Redesigning The Xbox One For Call Of Duty: Advanced Warfare

Redesigning The Xbox One For Call Of Duty: Advanced Warfare

Call of Duty fans are well-familiar with the slick look and feel of the Xbox One, but the console and controller are getting a custom look for the debut of Advanced Warfare. But can the exo-suited experience of blowing stuff up in a near future war-zone really translate to a console?

Custom consoles for big releases are nothing new but there’s a lot of thought that goes into trying to turn this:

Redesigning The Xbox One For Call Of Duty: Advanced Warfare

Into this:

Redesigning The Xbox One For Call Of Duty: Advanced Warfare

To build the custom box, the industrial design group at Xbox, led by Microsoft’s senior UX designer Monique Chatterjee and creative director Carl Ledbetter, teamed up with the creative crew at Sledgehmammer under art director Joe Salud — designers of the game itself. The goal? Not just to great an Xbox with “Call of Duty” emblazoned all over it, but to great a box that looked like it might come out of the futuristic-but-not-totally-far-out Advanced Warfare world itself.

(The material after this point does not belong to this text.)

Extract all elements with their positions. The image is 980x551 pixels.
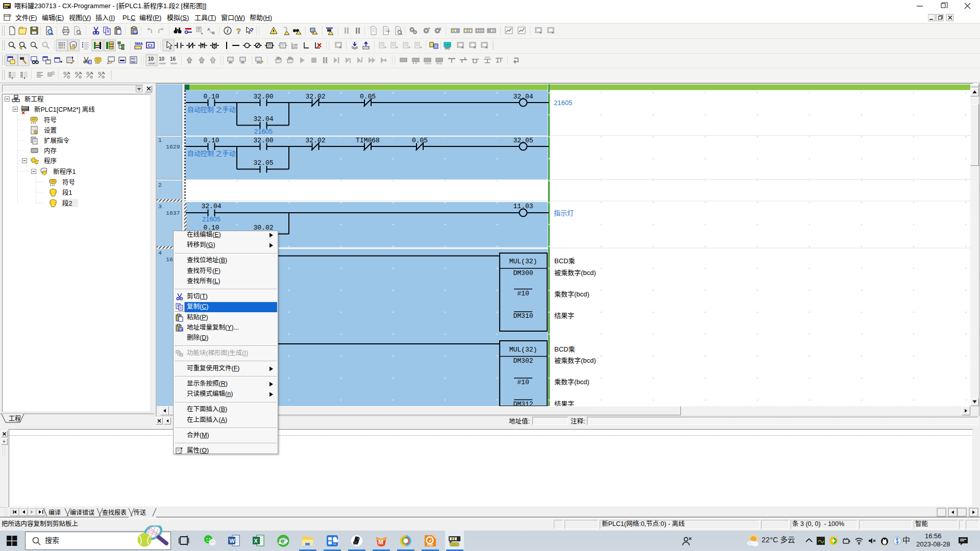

This concept of a “plausible reality” — building a thing that could conceivably be real, and is reasonably recognisable — was a key factor for everyone involved. “[It’s] most important thing was the way we design the vehicles and the characters,” Salud said. “We try to make a percentage of the design familiar; like, I have to make a telephone look like a phone so that a player can recognise in a split second.” For Chatterjee, it meant co-opting that sensibility and applying it to the big, boxy style of the existing Xbox One.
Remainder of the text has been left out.